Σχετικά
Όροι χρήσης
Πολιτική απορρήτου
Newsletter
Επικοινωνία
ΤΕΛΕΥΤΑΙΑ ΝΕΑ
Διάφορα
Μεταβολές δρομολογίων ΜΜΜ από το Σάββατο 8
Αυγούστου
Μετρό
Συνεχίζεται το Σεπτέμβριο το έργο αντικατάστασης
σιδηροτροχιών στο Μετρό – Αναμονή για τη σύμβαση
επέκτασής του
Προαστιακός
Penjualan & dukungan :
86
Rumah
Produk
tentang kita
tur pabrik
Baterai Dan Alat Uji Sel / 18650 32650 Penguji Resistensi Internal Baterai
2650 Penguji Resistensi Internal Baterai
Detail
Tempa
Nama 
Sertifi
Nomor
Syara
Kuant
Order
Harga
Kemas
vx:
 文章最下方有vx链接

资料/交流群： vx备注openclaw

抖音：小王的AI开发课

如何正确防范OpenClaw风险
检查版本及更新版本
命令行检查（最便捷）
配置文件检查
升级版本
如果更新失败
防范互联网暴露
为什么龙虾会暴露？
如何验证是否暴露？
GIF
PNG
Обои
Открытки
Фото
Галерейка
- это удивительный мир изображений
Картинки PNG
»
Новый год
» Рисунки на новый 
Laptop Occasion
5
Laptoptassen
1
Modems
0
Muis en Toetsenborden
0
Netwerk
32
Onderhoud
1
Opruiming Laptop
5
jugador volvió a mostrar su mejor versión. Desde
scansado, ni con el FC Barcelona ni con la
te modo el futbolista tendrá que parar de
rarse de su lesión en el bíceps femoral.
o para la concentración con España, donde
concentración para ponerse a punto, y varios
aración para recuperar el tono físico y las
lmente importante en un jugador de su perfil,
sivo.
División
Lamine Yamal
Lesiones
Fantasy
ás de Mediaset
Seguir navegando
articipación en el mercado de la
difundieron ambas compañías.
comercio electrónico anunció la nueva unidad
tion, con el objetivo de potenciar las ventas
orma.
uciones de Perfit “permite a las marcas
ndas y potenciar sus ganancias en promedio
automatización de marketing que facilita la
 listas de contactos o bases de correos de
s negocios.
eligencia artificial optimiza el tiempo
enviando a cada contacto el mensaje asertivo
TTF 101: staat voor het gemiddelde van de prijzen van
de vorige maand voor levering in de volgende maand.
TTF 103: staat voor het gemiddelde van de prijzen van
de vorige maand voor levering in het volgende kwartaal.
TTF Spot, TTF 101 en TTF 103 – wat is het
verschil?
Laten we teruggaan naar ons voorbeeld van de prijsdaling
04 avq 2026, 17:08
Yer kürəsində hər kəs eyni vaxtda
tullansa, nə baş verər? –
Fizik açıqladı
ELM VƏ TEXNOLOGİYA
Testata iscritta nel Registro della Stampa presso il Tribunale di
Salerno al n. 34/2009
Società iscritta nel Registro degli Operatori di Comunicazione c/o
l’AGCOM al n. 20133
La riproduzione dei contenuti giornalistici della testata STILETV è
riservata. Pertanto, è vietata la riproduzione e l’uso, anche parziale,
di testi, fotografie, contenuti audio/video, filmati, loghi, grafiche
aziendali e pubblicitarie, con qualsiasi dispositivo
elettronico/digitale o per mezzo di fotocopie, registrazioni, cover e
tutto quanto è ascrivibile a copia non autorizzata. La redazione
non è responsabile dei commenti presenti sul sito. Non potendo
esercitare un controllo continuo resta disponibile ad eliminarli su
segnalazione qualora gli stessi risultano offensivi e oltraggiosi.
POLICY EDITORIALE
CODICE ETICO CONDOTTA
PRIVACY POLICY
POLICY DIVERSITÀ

◇ ◇ ◇ ◇ ◇

#### PROBLEM TO WORK ON
Report the number of lines in the entries where the word "Μετρό" occurs, and add nothing else.

#### ANSWER SECTION
2